使用 RL 训练大型模型（7B-70B+）
需要 vLLM 推理加速
希望使用 Ray 的分布式架构
拥有多节点 GPU 集群
需要一个框架内包含 PPO/GRPO/RLOO/DPO

PPO：控制力最强，最适合复杂奖励
GRPO：内存高效，无需评论家模型
RLOO：改进的 PPO，具有逐令牌 KL
REINFORCE++：比 GRPO 更稳定，比 PPO 更快
DPO：最简单，无需奖励模型

在以下情况下使用替代方案：

TRL：单节点训练，API 更简单
veRL：字节跳动的 671B 模型框架
DeepSpeedChat：与 DeepSpeed 生态系统集成

问题：大型模型导致 GPU 内存不足

禁用模型共置：

# 移除 --colocate_all_models 标志
# 为每个模型分配独立的 GPU
--actor_num_gpus_per_node 8 \
--critic_num_gpus_per_node 8 \
--reward_num_gpus_per_node 8 \
--ref_num_gpus_per_node 8

问题：DeepSpeed GPU 索引越界

设置环境变量：

export RAY_EXPERIMENTAL_NOSET_CUDA_VISIBLE_DEVICES=1

问题：训练不稳定

使用混合引擎而非异步模式：

--colocate_all_models \
--vllm_enable_sleep \
--deepspeed_enable_sleep

--init_kl_coef 0.05  # 从 0.01 增加

问题：PPO 期间生成速度慢

启用 vLLM 加速：

--vllm_num_engines 4 \
--vllm_tensor_parallel_size 2 \
--vllm_gpu_memory_utilization 0.5

混合引擎 GPU 共享：有关 vLLM 休眠模式、DeepSpeed 休眠模式和最佳节点分配，请参阅 references/hybrid-engine.md。

算法比较：有关 PPO、GRPO、RLOO、REINFORCE++ 的基准测试和超参数，请参阅 references/algorithm-comparison.md。

多节点设置：有关 Ray 集群配置和容错性，请参阅 references/multi-node-training.md。
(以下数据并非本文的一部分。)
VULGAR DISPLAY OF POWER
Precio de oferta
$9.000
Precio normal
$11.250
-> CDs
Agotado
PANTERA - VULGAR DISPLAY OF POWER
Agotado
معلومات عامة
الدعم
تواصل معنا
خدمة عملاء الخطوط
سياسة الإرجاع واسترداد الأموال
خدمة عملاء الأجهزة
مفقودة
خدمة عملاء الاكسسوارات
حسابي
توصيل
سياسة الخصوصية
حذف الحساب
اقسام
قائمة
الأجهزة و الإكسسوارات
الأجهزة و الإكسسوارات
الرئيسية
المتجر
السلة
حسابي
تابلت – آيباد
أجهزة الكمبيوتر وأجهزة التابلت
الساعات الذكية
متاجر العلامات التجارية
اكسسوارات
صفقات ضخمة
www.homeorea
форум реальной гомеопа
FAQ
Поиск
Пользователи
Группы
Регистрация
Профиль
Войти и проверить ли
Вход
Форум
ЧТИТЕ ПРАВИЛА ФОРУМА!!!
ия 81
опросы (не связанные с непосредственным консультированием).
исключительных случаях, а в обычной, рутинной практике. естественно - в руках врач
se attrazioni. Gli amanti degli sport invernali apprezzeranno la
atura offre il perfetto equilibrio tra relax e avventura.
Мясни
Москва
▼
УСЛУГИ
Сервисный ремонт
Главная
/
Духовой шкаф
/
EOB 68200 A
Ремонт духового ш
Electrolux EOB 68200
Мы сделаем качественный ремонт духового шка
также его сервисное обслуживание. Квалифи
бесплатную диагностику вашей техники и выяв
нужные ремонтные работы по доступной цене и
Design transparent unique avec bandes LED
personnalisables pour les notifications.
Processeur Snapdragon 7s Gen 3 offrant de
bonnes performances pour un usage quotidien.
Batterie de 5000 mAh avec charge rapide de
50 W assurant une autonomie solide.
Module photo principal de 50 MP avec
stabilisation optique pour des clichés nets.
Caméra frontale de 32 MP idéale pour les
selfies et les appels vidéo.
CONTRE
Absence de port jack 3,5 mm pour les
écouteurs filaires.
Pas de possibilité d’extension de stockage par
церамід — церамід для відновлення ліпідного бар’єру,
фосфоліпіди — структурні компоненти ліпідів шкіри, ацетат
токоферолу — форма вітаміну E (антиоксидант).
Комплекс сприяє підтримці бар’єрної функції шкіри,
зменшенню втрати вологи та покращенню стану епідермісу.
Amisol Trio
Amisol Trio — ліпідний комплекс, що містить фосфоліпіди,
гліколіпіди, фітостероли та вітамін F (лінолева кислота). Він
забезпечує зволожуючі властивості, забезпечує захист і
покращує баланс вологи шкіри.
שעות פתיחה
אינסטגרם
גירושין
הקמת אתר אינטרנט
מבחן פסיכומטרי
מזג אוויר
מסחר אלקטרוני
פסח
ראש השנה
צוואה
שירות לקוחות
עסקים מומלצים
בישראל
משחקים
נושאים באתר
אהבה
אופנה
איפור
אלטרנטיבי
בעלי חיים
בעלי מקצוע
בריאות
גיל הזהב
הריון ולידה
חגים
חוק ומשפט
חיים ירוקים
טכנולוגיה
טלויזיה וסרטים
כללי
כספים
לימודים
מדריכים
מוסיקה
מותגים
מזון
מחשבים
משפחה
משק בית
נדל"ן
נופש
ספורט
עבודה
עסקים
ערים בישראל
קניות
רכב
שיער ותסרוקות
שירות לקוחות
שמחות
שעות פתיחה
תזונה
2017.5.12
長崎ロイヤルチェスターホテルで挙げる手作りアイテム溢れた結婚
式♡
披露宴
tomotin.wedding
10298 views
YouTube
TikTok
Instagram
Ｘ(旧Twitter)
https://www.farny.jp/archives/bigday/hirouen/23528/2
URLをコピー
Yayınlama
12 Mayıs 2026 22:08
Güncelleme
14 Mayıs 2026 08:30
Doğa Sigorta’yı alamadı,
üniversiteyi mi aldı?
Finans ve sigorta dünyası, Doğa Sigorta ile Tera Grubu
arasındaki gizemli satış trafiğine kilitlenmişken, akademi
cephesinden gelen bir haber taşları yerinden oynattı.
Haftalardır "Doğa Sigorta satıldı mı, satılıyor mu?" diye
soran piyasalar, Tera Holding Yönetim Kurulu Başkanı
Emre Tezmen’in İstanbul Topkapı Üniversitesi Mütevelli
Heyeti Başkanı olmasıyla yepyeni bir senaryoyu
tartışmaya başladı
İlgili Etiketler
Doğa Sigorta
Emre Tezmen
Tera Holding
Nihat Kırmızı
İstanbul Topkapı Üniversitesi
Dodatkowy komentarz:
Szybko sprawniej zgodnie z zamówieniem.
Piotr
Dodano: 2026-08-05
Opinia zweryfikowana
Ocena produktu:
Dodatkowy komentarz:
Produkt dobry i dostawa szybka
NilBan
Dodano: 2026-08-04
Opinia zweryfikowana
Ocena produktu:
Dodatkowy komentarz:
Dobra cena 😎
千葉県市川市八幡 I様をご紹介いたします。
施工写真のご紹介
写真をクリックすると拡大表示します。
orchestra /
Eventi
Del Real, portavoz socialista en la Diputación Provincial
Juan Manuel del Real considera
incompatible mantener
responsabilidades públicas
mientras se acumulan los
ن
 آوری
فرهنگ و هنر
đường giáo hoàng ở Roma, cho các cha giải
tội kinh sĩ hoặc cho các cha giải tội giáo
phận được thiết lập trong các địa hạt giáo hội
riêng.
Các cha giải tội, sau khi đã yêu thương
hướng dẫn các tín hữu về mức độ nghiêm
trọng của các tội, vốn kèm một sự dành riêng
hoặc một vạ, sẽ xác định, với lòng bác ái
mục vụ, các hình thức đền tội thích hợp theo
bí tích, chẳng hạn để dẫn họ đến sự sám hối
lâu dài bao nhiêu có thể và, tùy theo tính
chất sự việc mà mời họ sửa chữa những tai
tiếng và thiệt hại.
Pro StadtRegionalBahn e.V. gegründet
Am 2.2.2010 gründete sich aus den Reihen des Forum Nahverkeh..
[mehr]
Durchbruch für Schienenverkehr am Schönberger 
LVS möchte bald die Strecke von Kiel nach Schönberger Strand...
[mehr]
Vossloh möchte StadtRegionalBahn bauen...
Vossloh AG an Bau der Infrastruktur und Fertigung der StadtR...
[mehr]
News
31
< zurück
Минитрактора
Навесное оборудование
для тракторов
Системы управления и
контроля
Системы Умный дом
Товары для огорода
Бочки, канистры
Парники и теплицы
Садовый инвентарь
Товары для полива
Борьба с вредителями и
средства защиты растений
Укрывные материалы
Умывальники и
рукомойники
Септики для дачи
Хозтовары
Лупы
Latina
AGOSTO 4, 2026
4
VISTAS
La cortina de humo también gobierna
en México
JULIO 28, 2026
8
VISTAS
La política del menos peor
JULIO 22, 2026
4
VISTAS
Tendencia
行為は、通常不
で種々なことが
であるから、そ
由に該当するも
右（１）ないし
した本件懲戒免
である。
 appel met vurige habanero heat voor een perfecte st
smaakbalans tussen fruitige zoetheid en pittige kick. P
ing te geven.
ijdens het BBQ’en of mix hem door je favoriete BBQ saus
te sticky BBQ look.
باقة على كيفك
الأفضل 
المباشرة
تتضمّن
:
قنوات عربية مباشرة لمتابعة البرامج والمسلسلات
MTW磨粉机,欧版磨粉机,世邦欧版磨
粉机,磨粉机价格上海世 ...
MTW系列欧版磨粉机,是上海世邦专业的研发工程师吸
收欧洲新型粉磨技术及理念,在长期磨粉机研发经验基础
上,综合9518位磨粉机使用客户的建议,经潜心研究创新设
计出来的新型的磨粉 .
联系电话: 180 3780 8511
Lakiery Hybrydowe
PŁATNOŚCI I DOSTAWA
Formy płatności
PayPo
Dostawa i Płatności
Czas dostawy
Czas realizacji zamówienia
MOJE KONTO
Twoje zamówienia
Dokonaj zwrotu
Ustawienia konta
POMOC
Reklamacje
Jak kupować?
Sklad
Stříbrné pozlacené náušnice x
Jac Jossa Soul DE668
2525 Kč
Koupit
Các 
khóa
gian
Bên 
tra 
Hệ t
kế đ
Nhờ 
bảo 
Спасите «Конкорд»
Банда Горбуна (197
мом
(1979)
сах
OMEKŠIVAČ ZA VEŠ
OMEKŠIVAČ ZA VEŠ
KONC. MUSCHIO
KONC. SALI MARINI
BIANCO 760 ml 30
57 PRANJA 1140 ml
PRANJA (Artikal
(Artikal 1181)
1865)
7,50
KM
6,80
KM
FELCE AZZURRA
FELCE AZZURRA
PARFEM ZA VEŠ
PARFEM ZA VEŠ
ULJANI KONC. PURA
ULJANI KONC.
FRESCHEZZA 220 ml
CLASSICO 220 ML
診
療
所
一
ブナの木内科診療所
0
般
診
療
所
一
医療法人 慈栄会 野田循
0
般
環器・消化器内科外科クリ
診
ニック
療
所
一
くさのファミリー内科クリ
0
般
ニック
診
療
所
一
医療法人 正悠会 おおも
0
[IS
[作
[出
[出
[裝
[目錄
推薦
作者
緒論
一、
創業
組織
自定义奖励函数：有关强化微调和智能体 RLHF，请参阅 references/custom-rewards.md。

GPU：推荐 NVIDIA A100/H100
显存：
- 7B 模型：8× A100 40GB（混合引擎）
- 70B 模型：48× A100 80GB（vLLM:演员:评论家 = 1:1:1）
多节点：推荐使用带 InfiniBand 的 Ray 集群
Docker：NVIDIA PyTorch 容器 25.02+

比 DeepSpeedChat 快 2 倍
vLLM 推理加速
混合引擎最小化 GPU 空闲时间

🇺🇸English

OpenRLHF - High-Performance RLHF Training

Quick start

OpenRLHF is a Ray-based RLHF framework optimized for distributed training with vLLM inference acceleration.

Installation :

# Launch Docker container
docker run --runtime=nvidia -it --rm --shm-size="10g" --cap-add=SYS_ADMIN \
  -v $PWD:/openrlhf nvcr.io/nvidia/pytorch:25.02-py3 bash

# Uninstall conflicts
sudo pip uninstall xgboost transformer_engine flash_attn pynvml -y

# Install OpenRLHF with vLLM
pip install openrlhf[vllm]

PPO Training (Hybrid Engine):

ray start --head --node-ip-address 0.0.0.0 --num-gpus 8

ray job submit --address="http://127.0.0.1:8265" \
  --runtime-env-json='{"working_dir": "/openrlhf"}' \
  -- python3 -m openrlhf.cli.train_ppo_ray \
  --ref_num_nodes 1 --ref_num_gpus_per_node 8 \
  --reward_num_nodes 1 --reward_num_gpus_per_node 8 \
  --critic_num_nodes 1 --critic_num_gpus_per_node 8 \
  --actor_num_nodes 1 --actor_num_gpus_per_node 8 \
  --vllm_num_engines 4 --vllm_tensor_parallel_size 2 \
  --colocate_all_models \
  --vllm_gpu_memory_utilization 0.5 \
  --pretrain OpenRLHF/Llama-3-8b-sft-mixture \
  --reward_pretrain OpenRLHF/Llama-3-8b-rm-700k \
  --save_path ./output/llama3-8b-rlhf \
  --micro_train_batch_size 8 --train_batch_size 128 \
  --micro_rollout_batch_size 16 --rollout_batch_size 1024 \
  --max_epochs 1 --prompt_max_len 1024 --generate_max_len 1024 \
  --zero_stage 3 --bf16 \
  --actor_learning_rate 5e-7 --critic_learning_rate 9e-6 \
  --init_kl_coef 0.01 --normalize_reward \
  --gradient_checkpointing --packing_samples \
  --vllm_enable_sleep --deepspeed_enable_sleep

GRPO Training (Group Normalized Policy Optimization):

# Same command as PPO, but add:
--advantage_estimator group_norm

Common workflows

Workflow 1: Full RLHF pipeline (SFT → Reward Model → PPO)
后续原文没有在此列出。